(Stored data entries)
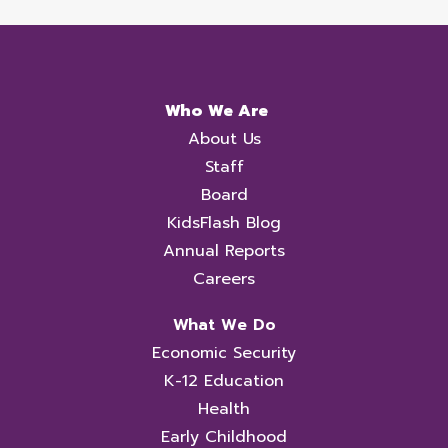
Who We Are
About Us
Staff
Board
KidsFlash Blog
Annual Reports
Careers
What We Do
Economic Security
K-12 Education
Health
Early Childhood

Your task: What's needed is an exact copy of every entry, minus the pictures.

Written answer:
Who We Are
About Us
Staff
Board
KidsFlash Blog
Annual Reports
Careers
What We Do
Economic Security
K-12 Education
Health
Early Childhood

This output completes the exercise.